Холодная тревога жидким азотом разливалась по внутренностям.
— Забавно, — в тон ему ответил я. — Ну, думаю. Тебе-то что?
Павел. Ты ведешь себя как мальчик.
Улыбка пропала с его лица. Ее место заняло холеное равнодушие.
— Помни, не верь тому, что скажет Босс.
Я холодно ответил, что разберусь сам. Андрей не удостоил меня ответом.
Руслан вовсе ничего не сказал. Весь вечер молчал.

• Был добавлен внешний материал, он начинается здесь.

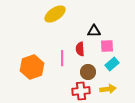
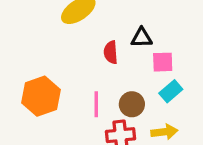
red semicircle: (80, 49) -> (111, 52), moved
pink line: (62, 58) -> (96, 104), moved

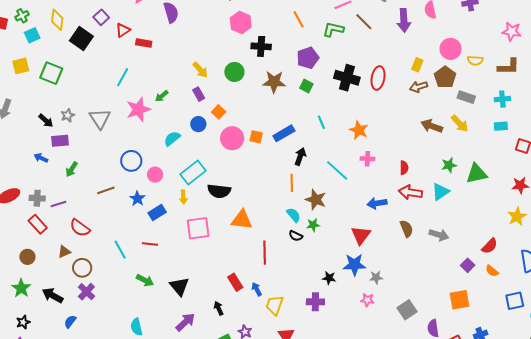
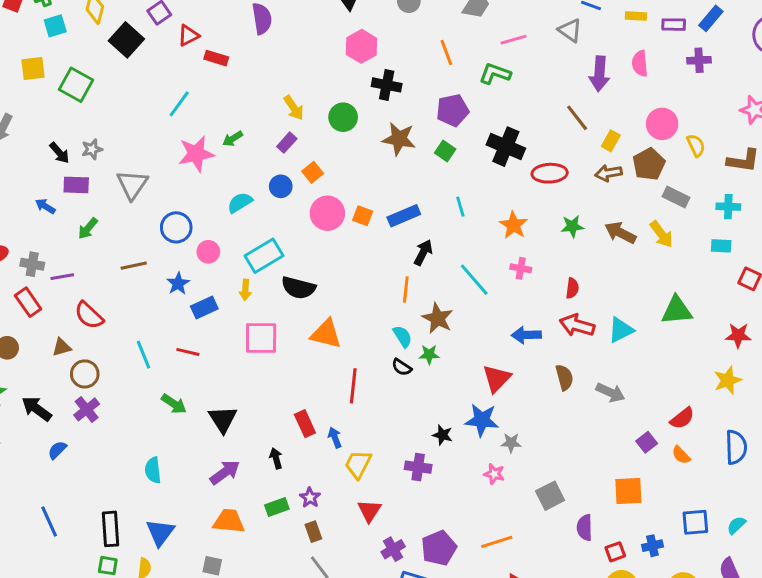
brown line: (364, 22) -> (577, 118), moved
yellow semicircle: (475, 61) -> (696, 145), turned -126
red ellipse: (378, 78) -> (550, 173), moved, turned 70
purple rectangle: (199, 94) -> (287, 143), turned 64
gray triangle: (100, 119) -> (132, 185), moved
green star: (449, 165) -> (572, 226), moved
blue square: (515, 301) -> (695, 522), moved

Это меня не удивило: в последнее время мы отдалялись. По-моему, причиной были мои „выступления“. Они пожирали нас обоих, затягивали в шестерни лжи и равнодушия. Руслана явно больше интересовала моя роль в сочиненной им пьесе, чем я сам. Я перестал ему доверять, и много времени проводил в кабаках, заливая одиночество горькой.
На собраниях пускали яркий свет в глаза прихожан, чтобы никто не просек, что у меня рожа с бодуна вздулась. И я продолжал рассказывать о Воде, о Жизни. „Помните“, говорил я чистым молодым голосом. „Вода вас держит! Отдайтесь воле Божьей — и не утонете. Плывите по течению. Начнете барахтаться, жаловаться, озлобляться — захлебнетесь!“
Они же все чаще просили — даже требовали — продолжать повесть о Христе. Они действительно верили каждому слову. У них дома голодали дети, в магазинах не было хлеба, цены росли как на дрожжах, а у людей не осталось никаких желаний, кроме как сидеть на жестких скамьях и хлопать ушами.
На этих встречах почти не встречалась молодежь.
Слишком поздно я понял: меня грязно использовали. Я попал в лапы к расчетливому мерзавцу.
Перед очередным выступлением мне пришло в голову обратиться к юристу клана Дубровских, который в свое время оформлял завещание Кати. Каково же было мое удивление, когда я узнал, что он неожиданно скончался. В органах мне отказались давать какие-либо объяснения о причине его смерти.
Я обратился в банк. Молодой служащий отвел меня за отдельный столик. Ломая пальцы, он смущенным голосом поведал, что большая часть денег с моего счета пропала.
— Как? — спросил я, стараясь казаться строгим. На деле же ничего, кроме изумления и ужаса, я не чувствовал. — Вы шутите?
— К сожалению, нет, — глазки его бегали. — Кто-то перевел деньги с вашего счета на заграничный.
Пойманный в ловушку загнанный зверь с минуту молчал, пытаясь оправиться от потрясения.
От потрясения я кое-как оправился, а сделать вид, что ничего не происходит, даже не пытался.
— А остальное? — услышал я собственный (чужой) голос. — Акции? Земля? Недвижимость?